My life has been changed by TMS - Transcranial Magnetic Stimulation.
As a 53 yo man I was diagnosed with major depression five years ago. For me, my experience has been days or sometimes weeks of 'episodes' where I struggle to get through the day and can't work. I'd feel absolutely devastated, crying or close to tears the whole time, obsessive suicide thought, etc. High doses of various medications sometimes seemed to work for a while, but then didn't.
I was admitted to a trial in Adelaide after waiting six months. The treatment was easy - four 5-minute treatments spaced twenty minutes apart over 5 days interspersed over two weeks, plus follow-up assessments. So 20 short sessions in all.
From being a driveling mess I started feeling some relief after three days. After the two weeks I was feeling completely normal. Actually a different feeling to the relief I would occasionally feel in the past after increasing medication doses. Just... normal. Like someone switched on the lights. My formal assessments went from an extreme end of the scale to complete remission.
This was four months ago and I am still doing well. I have had a few bad days, but those debilitating episodes have rarely lasted more than a day.
My subjective perception is that the TMS 'clears' the pathways. Those trains of thoughts that take you down familiar roads to the despair. I feel the TMS helped me to not continuously 'slide' down those pathways.
I have practiced mindfulness meditation for many years. While I eventually found myself unable to break through the blackness of depression through meditation (after many years staving off depression through meditation), it felt like TMS helped clear my inner landscape, allowing me to meditate again.
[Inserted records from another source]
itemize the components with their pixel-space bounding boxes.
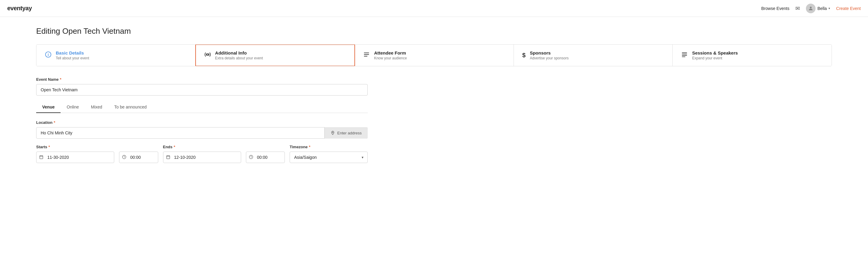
ends-time-wrapper xyxy=(246,152,285,163)
step-basic-details[interactable]: i Basic Details Tell about your event xyxy=(36,44,195,66)
step-attendee-form-text: Attendee Form Know your audience xyxy=(374,50,407,60)
sponsors-icon: $ xyxy=(522,52,526,59)
ends-date-wrapper xyxy=(163,152,241,163)
venue-tabs: Venue Online Mixed To be announced xyxy=(36,101,368,113)
starts-label: Starts * xyxy=(36,145,114,149)
step-additional-info-title: Additional Info xyxy=(215,50,263,55)
tab-mixed[interactable]: Mixed xyxy=(85,101,108,113)
ends-date-group: Ends * xyxy=(163,145,241,163)
location-pin-icon xyxy=(331,131,335,135)
steps-bar: i Basic Details Tell about your event Ad… xyxy=(36,44,832,66)
step-attendee-form[interactable]: Attendee Form Know your audience xyxy=(355,44,514,66)
tab-to-be-announced[interactable]: To be announced xyxy=(108,101,153,113)
dates-row: Starts * time xyxy=(36,145,368,163)
enter-address-button[interactable]: Enter address xyxy=(324,127,368,139)
logo[interactable]: eventyay xyxy=(7,5,32,12)
location-required: * xyxy=(54,120,55,125)
page-title: Editing Open Tech Vietnam xyxy=(36,27,832,36)
starts-date-group: Starts * xyxy=(36,145,114,163)
timezone-label: Timezone * xyxy=(290,145,368,149)
starts-time-group: time xyxy=(119,145,158,163)
step-basic-details-title: Basic Details xyxy=(56,50,89,55)
navbar: eventyay Browse Events ✉ Bella ▾ Create … xyxy=(0,0,868,17)
timezone-wrapper: Asia/Saigon UTC America/New_York ▼ xyxy=(290,152,368,163)
user-menu[interactable]: Bella ▾ xyxy=(806,4,830,13)
step-attendee-form-subtitle: Know your audience xyxy=(374,56,407,60)
step-sponsors-title: Sponsors xyxy=(530,50,569,55)
additional-info-icon xyxy=(204,51,211,60)
step-sessions-speakers-subtitle: Expand your event xyxy=(692,56,738,60)
step-sessions-speakers-title: Sessions & Speakers xyxy=(692,50,738,55)
location-input[interactable] xyxy=(36,127,368,139)
event-name-row: Event Name * xyxy=(36,77,368,95)
attendee-form-icon xyxy=(363,51,370,60)
starts-time-input[interactable] xyxy=(119,152,158,163)
event-name-label: Event Name * xyxy=(36,77,368,82)
ends-time-input[interactable] xyxy=(246,152,285,163)
ends-required: * xyxy=(174,145,175,149)
navbar-right: Browse Events ✉ Bella ▾ Create Event xyxy=(761,4,861,13)
step-sessions-speakers[interactable]: Sessions & Speakers Expand your event xyxy=(673,44,832,66)
step-additional-info[interactable]: Additional Info Extra details about your… xyxy=(195,44,355,66)
location-row: Location * Enter address xyxy=(36,120,368,139)
enter-address-label: Enter address xyxy=(337,131,362,135)
step-attendee-form-title: Attendee Form xyxy=(374,50,407,55)
location-label: Location * xyxy=(36,120,368,125)
timezone-select[interactable]: Asia/Saigon UTC America/New_York xyxy=(290,152,368,163)
mail-icon[interactable]: ✉ xyxy=(795,5,800,12)
avatar xyxy=(806,4,815,13)
sessions-speakers-icon xyxy=(681,51,688,60)
timezone-group: Timezone * Asia/Saigon UTC America/New_Y… xyxy=(290,145,368,163)
step-sessions-speakers-text: Sessions & Speakers Expand your event xyxy=(692,50,738,60)
step-sponsors-text: Sponsors Advertise your sponsors xyxy=(530,50,569,60)
username: Bella xyxy=(817,6,827,11)
user-chevron-icon: ▾ xyxy=(829,7,830,10)
location-input-wrapper: Enter address xyxy=(36,127,368,139)
tab-venue[interactable]: Venue xyxy=(36,101,61,113)
browse-events-link[interactable]: Browse Events xyxy=(761,6,789,11)
starts-time-wrapper xyxy=(119,152,158,163)
starts-date-wrapper xyxy=(36,152,114,163)
starts-date-input[interactable] xyxy=(36,152,114,163)
step-sponsors-subtitle: Advertise your sponsors xyxy=(530,56,569,60)
step-additional-info-text: Additional Info Extra details about your… xyxy=(215,50,263,60)
step-basic-details-text: Basic Details Tell about your event xyxy=(56,50,89,60)
tab-online[interactable]: Online xyxy=(61,101,85,113)
ends-date-input[interactable] xyxy=(163,152,241,163)
starts-required: * xyxy=(49,145,50,149)
create-event-link[interactable]: Create Event xyxy=(836,6,861,11)
step-basic-details-subtitle: Tell about your event xyxy=(56,56,89,60)
step-additional-info-subtitle: Extra details about your event xyxy=(215,56,263,60)
svg-text:i: i xyxy=(48,53,49,57)
ends-label: Ends * xyxy=(163,145,241,149)
form-section: Event Name * Venue Online Mixed To be an… xyxy=(36,77,368,163)
step-sponsors[interactable]: $ Sponsors Advertise your sponsors xyxy=(514,44,673,66)
timezone-required: * xyxy=(309,145,310,149)
ends-time-group: time xyxy=(246,145,285,163)
svg-point-3 xyxy=(207,54,209,55)
basic-details-icon: i xyxy=(45,51,52,60)
event-name-input[interactable] xyxy=(36,84,368,95)
svg-point-0 xyxy=(810,7,812,8)
main-content: Editing Open Tech Vietnam i Basic Detail… xyxy=(0,17,868,178)
event-name-required: * xyxy=(60,77,61,82)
I feel this practice has been indispensable as a follow-up to the TMS.
Especially for a few weeks of the treatment, I experienced 'trains of thoughts' that I needed to keep away from. It could have been easy to slide into the old despair, but I was able to avoid that with help from meditation. Over time this has no longer been a problem. Like, now I am used to being normal. Oh what a relief!
(I know this might not last and I may need to fly interstate to access TMS. It's simply not available in Adelaide as a therapy.)
So my strong suggestion is that the TMS should be followed up with some sort of talking therapy or meditation practice to help clear the old 'pathways' or trains of thought. Even if talking therapy hasn't been helpful in the past.